### RECORDS FOR THIS EXERCISE
========================
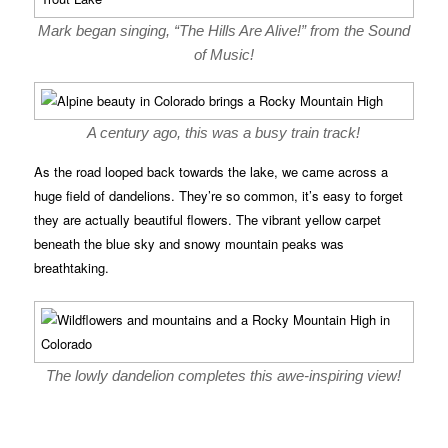
Mark began singing, “The Hills Are Alive!” from the Sound
of Music!
A century ago, this was a busy train track!
As the road looped back towards the lake, we came across a
huge field of dandelions. They’re so common, it’s easy to forget
they are actually beautiful flowers. The vibrant yellow carpet
beneath the blue sky and snowy mountain peaks was
breathtaking.
The lowly dandelion completes this awe-inspiring view!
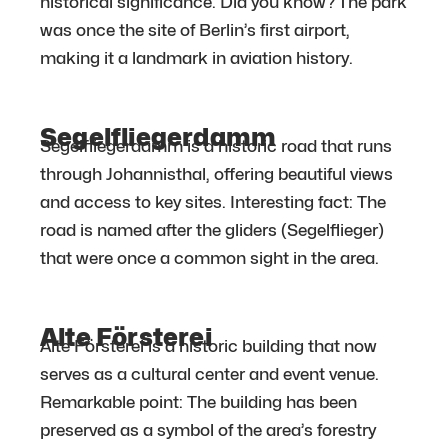
historical significance. Did you know? The park
was once the site of Berlin’s first airport,
making it a landmark in aviation history.
Segelfliegerdamm
Segelfliegerdamm is a historic road that runs
through Johannisthal, offering beautiful views
and access to key sites. Interesting fact: The
road is named after the gliders (Segelflieger)
that were once a common sight in the area.
Alte Försterei
Alte Försterei is a historic building that now
serves as a cultural center and event venue.
Remarkable point: The building has been
preserved as a symbol of the area’s forestry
========================
### EXERCISE DIRECTIONS
What is needed is the whole listing again, set down exactly, without its pictures.

### TASK SOLUTION
Mark began singing, “The Hills Are Alive!” from the Sound
of Music!
A century ago, this was a busy train track!
As the road looped back towards the lake, we came across a
huge field of dandelions. They’re so common, it’s easy to forget
they are actually beautiful flowers. The vibrant yellow carpet
beneath the blue sky and snowy mountain peaks was
breathtaking.
The lowly dandelion completes this awe-inspiring view!
historical significance. Did you know? The park
was once the site of Berlin’s first airport,
making it a landmark in aviation history.
Segelfliegerdamm
Segelfliegerdamm is a historic road that runs
through Johannisthal, offering beautiful views
and access to key sites. Interesting fact: The
road is named after the gliders (Segelflieger)
that were once a common sight in the area.
Alte Försterei
Alte Försterei is a historic building that now
serves as a cultural center and event venue.
Remarkable point: The building has been
preserved as a symbol of the area’s forestry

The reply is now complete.